Fine vita, a Bari in pochi conoscono il testamento biologico
Ha staccato le apparecchiature sanitarie che tenevano in vita la madre, gravemente malata, rischiando di farla morire. È avvenuto a Bari poche settimane fa a Bari, in un’abitazione in periferia. L’uomo, un 47enne, è stato arrestato dai carabinieri e dovrà rispondere di tentato omicidio. La donna, allettata da tempo a causa di una malattia oncologica, è stata salvata da un’infermiera del servizio di assistenza domiciliare: una volta giunta a casa della paziente si è infatti accorta che tubi e sondini erano stati scollegati. La corsa all’ospedale Di Venere ha avuto esito positivo: l’anziana è riuscita a salvarsi ed è al momento ricoverata. L’uomo avrebbe detto al personale del 118 di preferire rimettersi alla volontà di Dio: adesso è agli arresti domiciliari.

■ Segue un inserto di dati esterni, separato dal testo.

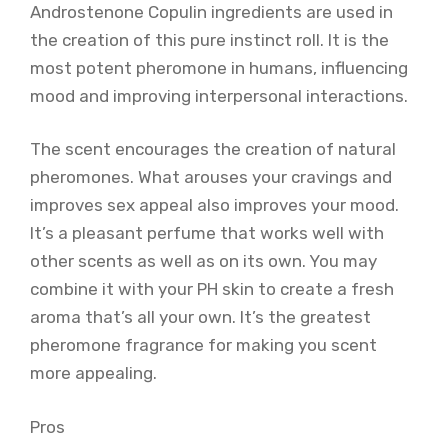
Androstenone Copulin ingredients are used in
the creation of this pure instinct roll. It is the
most potent pheromone in humans, influencing
mood and improving interpersonal interactions.
The scent encourages the creation of natural
pheromones. What arouses your cravings and
improves sex appeal also improves your mood.
It’s a pleasant perfume that works well with
other scents as well as on its own. You may
combine it with your PH skin to create a fresh
aroma that’s all your own. It’s the greatest
pheromone fragrance for making you scent
more appealing.
Pros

Un episodio di cronaca che apre, seppur in maniera indiretta, il dibattito sul tema dell’eutanasia: in Italia l’intervento diretto per causare la morte è illegale mentre la legge 219 del 2017 consente il rifiuto dei trattamenti e la sospensione delle cure. I cittadini, per esprimere la propria volontà, possono utilizzare le disposizioni anticipate di trattamento. Sono 76 i testamenti biologici depositati all’ufficio anagrafe del comune di Bari nel 2025, in leggero aumento rispetto al 2024 ma lontanissimi dalla media nazionale pari a un testamento ogni 189 abitanti. Dati che risentono della mancata informazione sul tema del fine vita ma sono da imputare anche ad una scelta di carattere religioso e culturale. Le Disposizioni anticipate permettono infatti di indicare una persona di fiducia che faccia le veci del disponente nelle relazioni con il medico, manifestando così la volontà del paziente. È possibile depositare il proprio testamento biologico prenotando un appuntamento presso l’Ufficio di Stato Civile Centrale della Ripartizione Servizi Demografici in Corso Vittorio Veneto 4, a Bari.